Page-level text extractions
★ ★ ★ ★
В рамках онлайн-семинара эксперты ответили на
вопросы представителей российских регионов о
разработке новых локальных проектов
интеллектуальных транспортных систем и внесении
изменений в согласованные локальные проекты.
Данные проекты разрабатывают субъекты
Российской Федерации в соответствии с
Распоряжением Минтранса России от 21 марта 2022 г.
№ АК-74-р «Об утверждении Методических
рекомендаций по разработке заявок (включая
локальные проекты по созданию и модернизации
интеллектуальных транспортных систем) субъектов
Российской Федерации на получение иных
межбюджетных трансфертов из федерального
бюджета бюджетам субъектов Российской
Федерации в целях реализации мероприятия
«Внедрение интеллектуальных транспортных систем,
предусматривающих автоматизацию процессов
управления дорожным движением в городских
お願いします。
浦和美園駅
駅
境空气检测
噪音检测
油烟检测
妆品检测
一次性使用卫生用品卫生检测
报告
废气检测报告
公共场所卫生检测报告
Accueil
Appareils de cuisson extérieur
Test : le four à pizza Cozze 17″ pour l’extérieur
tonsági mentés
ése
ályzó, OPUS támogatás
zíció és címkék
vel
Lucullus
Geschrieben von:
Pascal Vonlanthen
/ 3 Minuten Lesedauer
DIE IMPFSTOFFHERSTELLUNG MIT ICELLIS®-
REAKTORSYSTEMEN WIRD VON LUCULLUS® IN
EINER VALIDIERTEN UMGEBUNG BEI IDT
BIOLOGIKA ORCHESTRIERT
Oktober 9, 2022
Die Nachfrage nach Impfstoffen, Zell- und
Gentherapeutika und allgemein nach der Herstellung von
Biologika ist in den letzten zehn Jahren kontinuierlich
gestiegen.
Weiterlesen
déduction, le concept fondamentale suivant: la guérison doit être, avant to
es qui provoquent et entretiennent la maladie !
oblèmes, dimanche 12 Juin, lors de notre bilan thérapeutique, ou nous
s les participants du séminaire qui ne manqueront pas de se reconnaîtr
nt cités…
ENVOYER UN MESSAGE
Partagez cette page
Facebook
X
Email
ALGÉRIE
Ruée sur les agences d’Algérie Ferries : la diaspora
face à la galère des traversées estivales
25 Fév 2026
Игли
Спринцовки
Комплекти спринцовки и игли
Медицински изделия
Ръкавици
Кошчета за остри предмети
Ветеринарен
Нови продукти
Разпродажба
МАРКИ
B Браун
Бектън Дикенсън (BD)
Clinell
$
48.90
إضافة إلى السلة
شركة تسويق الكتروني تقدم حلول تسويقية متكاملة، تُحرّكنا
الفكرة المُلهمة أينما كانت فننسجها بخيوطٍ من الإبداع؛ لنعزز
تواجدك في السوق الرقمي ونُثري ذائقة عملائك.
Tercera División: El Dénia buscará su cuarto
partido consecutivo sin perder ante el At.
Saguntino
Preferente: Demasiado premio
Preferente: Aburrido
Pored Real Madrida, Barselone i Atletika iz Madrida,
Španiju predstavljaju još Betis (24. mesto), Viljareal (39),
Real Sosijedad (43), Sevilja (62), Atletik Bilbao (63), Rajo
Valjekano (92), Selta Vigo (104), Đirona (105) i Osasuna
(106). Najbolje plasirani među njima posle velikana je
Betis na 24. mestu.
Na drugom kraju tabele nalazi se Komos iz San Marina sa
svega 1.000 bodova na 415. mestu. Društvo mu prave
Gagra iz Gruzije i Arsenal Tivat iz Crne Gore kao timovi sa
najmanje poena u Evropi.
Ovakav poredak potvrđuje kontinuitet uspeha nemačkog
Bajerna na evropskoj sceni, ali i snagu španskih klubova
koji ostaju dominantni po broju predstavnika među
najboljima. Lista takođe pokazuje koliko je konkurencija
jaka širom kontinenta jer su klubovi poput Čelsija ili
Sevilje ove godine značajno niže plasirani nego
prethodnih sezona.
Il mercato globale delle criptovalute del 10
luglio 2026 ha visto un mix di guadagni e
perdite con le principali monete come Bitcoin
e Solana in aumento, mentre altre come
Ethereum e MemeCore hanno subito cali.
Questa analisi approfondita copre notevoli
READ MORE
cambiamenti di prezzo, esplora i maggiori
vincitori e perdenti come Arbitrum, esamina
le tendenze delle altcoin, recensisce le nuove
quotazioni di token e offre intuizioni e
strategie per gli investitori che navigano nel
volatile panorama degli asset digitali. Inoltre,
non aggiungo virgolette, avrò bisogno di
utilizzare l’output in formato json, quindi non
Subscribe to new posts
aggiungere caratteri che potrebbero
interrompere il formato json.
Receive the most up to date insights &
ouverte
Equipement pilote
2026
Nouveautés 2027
★ ★ ★ ★
WHAT IS NEEDED:
Return a copy of each line in the records above that has "Betis" in it.

REPLY:
Španiju predstavljaju još Betis (24. mesto), Viljareal (39),
Betis na 24. mestu.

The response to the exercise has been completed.